| DIRECTIONS |
Repeat the data that follows exactly, starting at the line with "2,021 Sq.Ft." and ending at the line with "Addressing these concerns has become a", and leave out every picture.

| RECORD EXTRACTS |

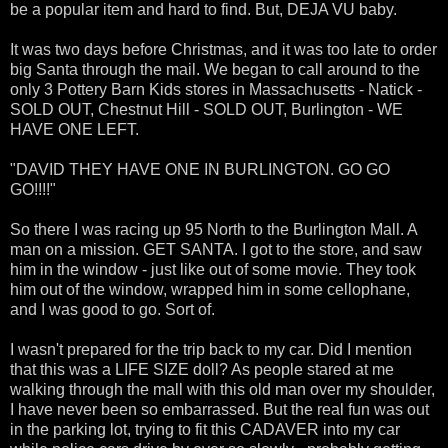
be a popular item and hard to find. But, DEJA VU baby.
It was two days before Christmas, and it was too late to order
big Santa through the mail. We began to call around to the
only 3 Pottery Barn Kids stores in Massachusetts - Natick -
SOLD OUT, Chestnut Hill - SOLD OUT, Burlington - WE
HAVE ONE LEFT.
"DAVID THEY HAVE ONE IN BURLINGTON. GO GO
GO!!!!"
So there I was racing up 95 North to the Burlington Mall. A
man on a mission. GET SANTA. I got to the store, and saw
him in the window - just like out of some movie. They took
him out of the window, wrapped him in some cellophane,
and I was good to go. Sort of.
I wasn't prepared for the trip back to my car. Did I mention
that this was a LIFE SIZE doll? As people stared at me
walking through the mall with this old man over my shoulder,
I have never been so embarrassed. But the real fun was out
in the parking lot, trying to fit this CADAVER into my car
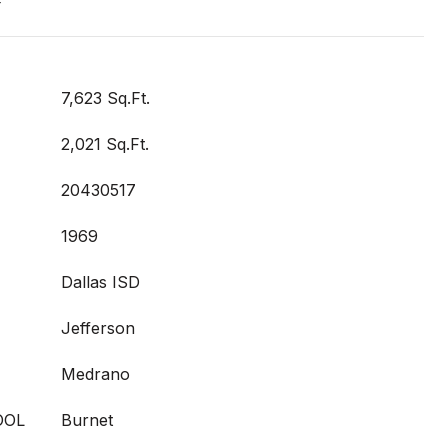
t
7,623 Sq.Ft.
2,021 Sq.Ft.
20430517
1969
Dallas ISD
Jefferson
Medrano
OOL
Burnet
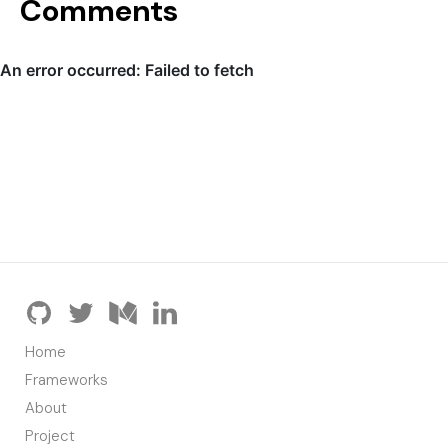
Comments
Home
Frameworks
About
Project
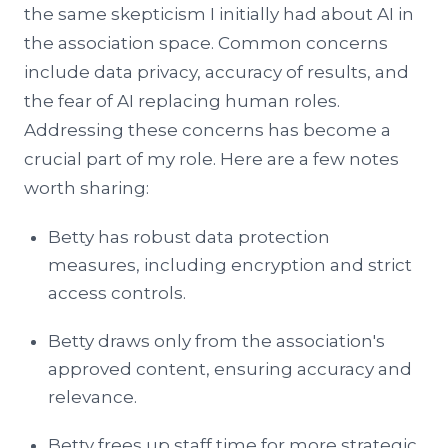
the same skepticism I initially had about AI in
the association space. Common concerns
include data privacy, accuracy of results, and
the fear of AI replacing human roles.
Addressing these concerns has become a
crucial part of my role. Here are a few notes
worth sharing:
Betty has robust data protection
measures, including encryption and strict
access controls.
Betty draws only from the association's
approved content, ensuring accuracy and
relevance.
Betty frees up staff time for more strategic,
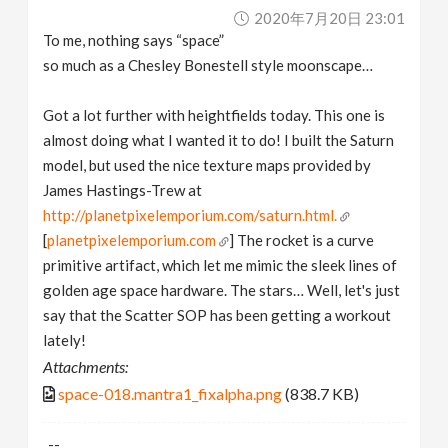
2020年7月20日 23:01
To me, nothing says “space”
so much as a Chesley Bonestell style moonscape…
Got a lot further with heightfields today. This one is
almost doing what I wanted it to do! I built the Saturn
model, but used the nice texture maps provided by
James Hastings-Trew at
http://planetpixelemporium.com/saturn.html.
[
planetpixelemporium.com
] The rocket is a curve
primitive artifact, which let me mimic the sleek lines of
golden age space hardware. The stars… Well, let's just
say that the Scatter SOP has been getting a workout
lately!
Attachments:
space-018.mantra1_fixalpha.png
(838.7 KB)
--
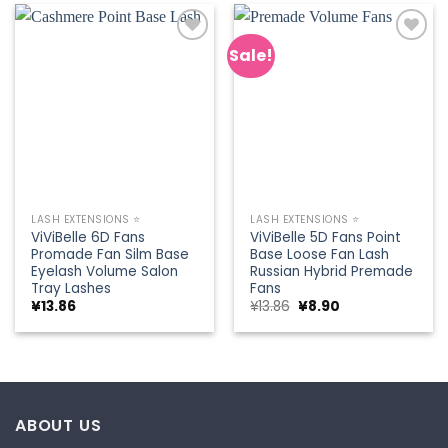
Sale!
Add to
Add to
wishlist
wishlist
LASH EXTENSIONS ⭐
LASH EXTENSIONS ⭐
ViViBelle 6D Fans
ViViBelle 5D Fans Point
Promade Fan Silm Base
Base Loose Fan Lash
Eyelash Volume Salon
Russian Hybrid Premade
Tray Lashes
Fans
Original
Current
¥
13.86
¥
13.86
¥
8.90
price
price
was:
is:
¥13.86.
¥8.90.
ABOUT US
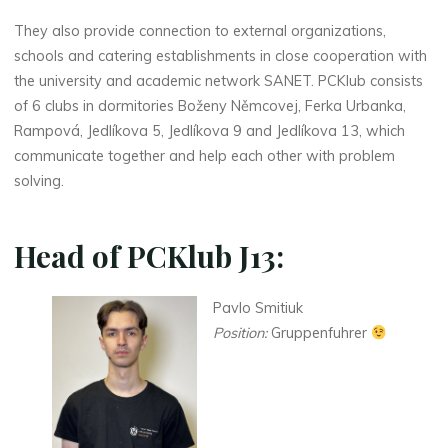
They also provide connection to external organizations,
schools and catering establishments in close cooperation with
the university and academic network SANET. PCKlub consists
of 6 clubs in dormitories Boženy Němcovej, Ferka Urbanka,
Rampová, Jedlíkova 5, Jedlíkova 9 and Jedlíkova 13, which
communicate together and help each other with problem
solving.
Head of PCKlub J13:
Pavlo Smitiuk
Position:
Gruppenfuhrer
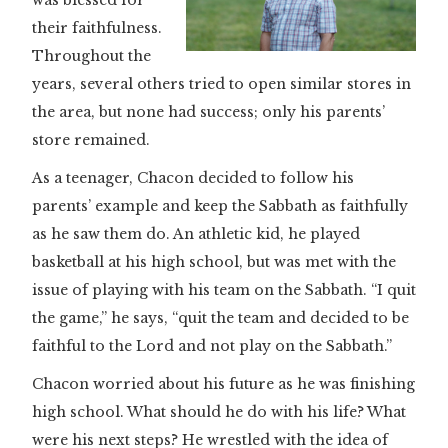
was blessed for
their faithfulness.
Throughout the
years, several others tried to open similar stores in
the area, but none had success; only his parents’
store remained.
As a teenager, Chacon decided to follow his
parents’ example and keep the Sabbath as faithfully
as he saw them do. An athletic kid, he played
basketball at his high school, but was met with the
issue of playing with his team on the Sabbath. “I quit
the game,” he says, “quit the team and decided to be
faithful to the Lord and not play on the Sabbath.”
Chacon worried about his future as he was finishing
high school. What should he do with his life? What
were his next steps? He wrestled with the idea of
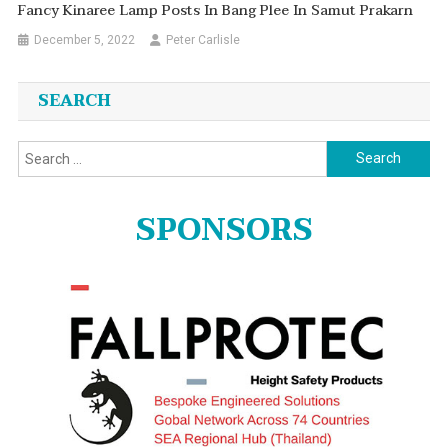
Fancy Kinaree Lamp Posts In Bang Plee In Samut Prakarn
December 5, 2022
Peter Carlisle
SEARCH
Search
for:
SPONSORS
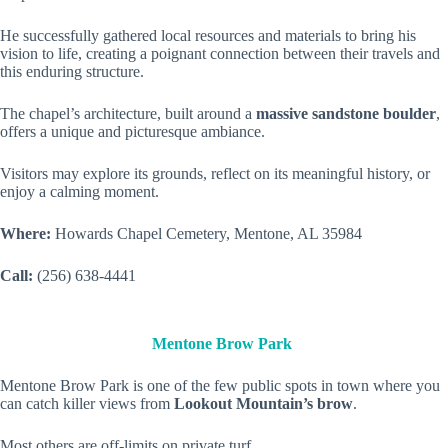
He successfully gathered local resources and materials to bring his
vision to life, creating a poignant connection between their travels and
this enduring structure.
The chapel’s architecture, built around a
massive sandstone boulder
,
offers a unique and picturesque ambiance.
Visitors may explore its grounds, reflect on its meaningful history, or
enjoy a calming moment.
Where:
Howards Chapel Cemetery, Mentone, AL 35984
Call:
(256) 638-4441
Mentone Brow Park
Mentone Brow Park is one of the few public spots in town where you
can catch killer views from
Lookout Mountain’s brow
.
Most others are off-limits on private turf.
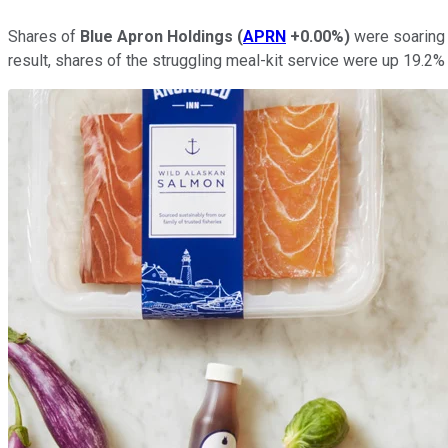
Shares of
Blue Apron Holdings
(
APRN
+0.00%
)
were soaring 
result, shares of the struggling meal-kit service were up 19.2%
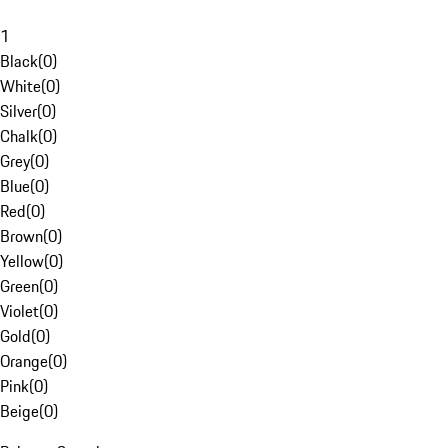
1
Black
(
0
)
White
(
0
)
Silver
(
0
)
Chalk
(
0
)
Grey
(
0
)
Blue
(
0
)
Red
(
0
)
Brown
(
0
)
Yellow
(
0
)
Green
(
0
)
Violet
(
0
)
Gold
(
0
)
Orange
(
0
)
Pink
(
0
)
Beige
(
0
)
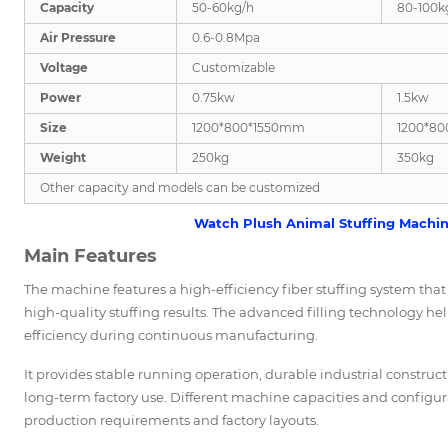
Capacity
50-60kg/h
80-100k
Air Pressure
0.6-0.8Mpa
Voltage
Customizable
Power
0.75kw
1.5kw
Size
1200*800*1550mm
1200*8
Weight
250kg
350kg
Other capacity and models can be customized
Watch Plush Animal Stuffing Machine
Main Features
The machine features a high-efficiency fiber stuffing system that fi
high-quality stuffing results. The advanced filling technology h
efficiency during continuous manufacturing.
It provides stable running operation, durable industrial constru
long-term factory use. Different machine capacities and configu
production requirements and factory layouts.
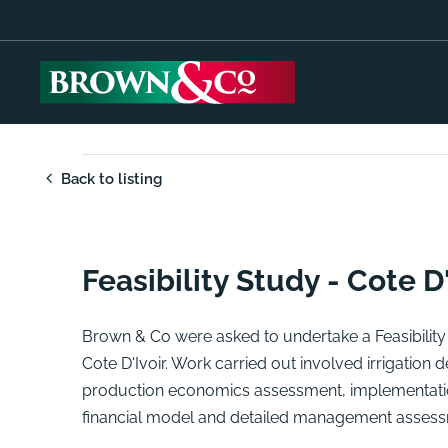
Back to listing
Feasibility Study - Cote D'
Brown & Co were asked to undertake a Feasibility S
Cote D'Ivoir. Work carried out involved irrigation
production economics assessment, implementatio
financial model and detailed management assess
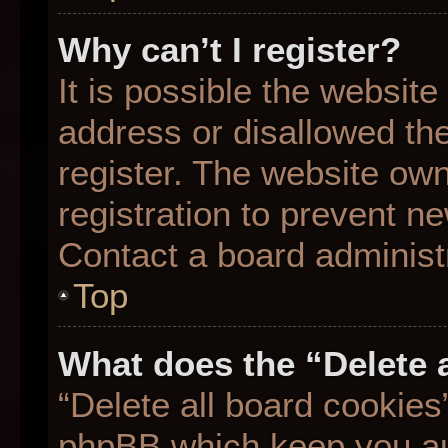
Why can’t I register?
It is possible the websit
address or disallowed th
register. The website ow
registration to prevent ne
Contact a board administr
Top
What does the “Delete 
“Delete all board cookies
phpBB which keep you aut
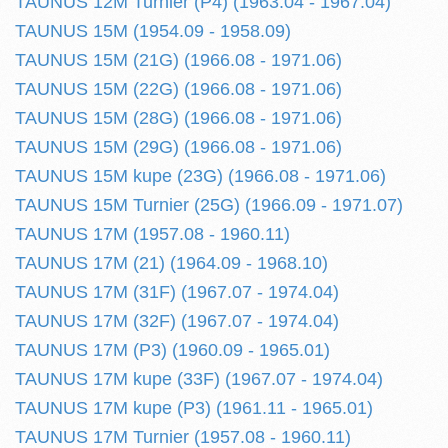
TAUNUS 12M Turnier (P4) (1963.04 - 1967.04)
TAUNUS 15M (1954.09 - 1958.09)
TAUNUS 15M (21G) (1966.08 - 1971.06)
TAUNUS 15M (22G) (1966.08 - 1971.06)
TAUNUS 15M (28G) (1966.08 - 1971.06)
TAUNUS 15M (29G) (1966.08 - 1971.06)
TAUNUS 15M kupe (23G) (1966.08 - 1971.06)
TAUNUS 15M Turnier (25G) (1966.09 - 1971.07)
TAUNUS 17M (1957.08 - 1960.11)
TAUNUS 17M (21) (1964.09 - 1968.10)
TAUNUS 17M (31F) (1967.07 - 1974.04)
TAUNUS 17M (32F) (1967.07 - 1974.04)
TAUNUS 17M (P3) (1960.09 - 1965.01)
TAUNUS 17M kupe (33F) (1967.07 - 1974.04)
TAUNUS 17M kupe (P3) (1961.11 - 1965.01)
TAUNUS 17M Turnier (1957.08 - 1960.11)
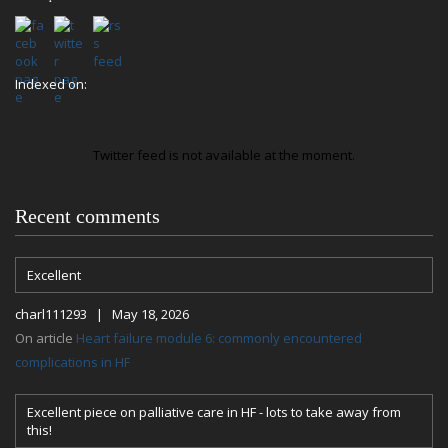
Indexed on:
Twitter feed is not available at the moment.
Recent comments
Excellent
charl111293 | May 18, 2026
On article
Heart failure module 6: commonly encountered
complications in HF
Excellent piece on palliative care in HF - lots to take away from
this!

| EXERCISE OUTPUT |
2,021 Sq.Ft.
20430517
1969
Dallas ISD
Jefferson
Medrano
OOL
Burnet
Comments
Home
Frameworks
About
Project
the same skepticism I initially had about AI in
the association space. Common concerns
include data privacy, accuracy of results, and
the fear of AI replacing human roles.
Addressing these concerns has become a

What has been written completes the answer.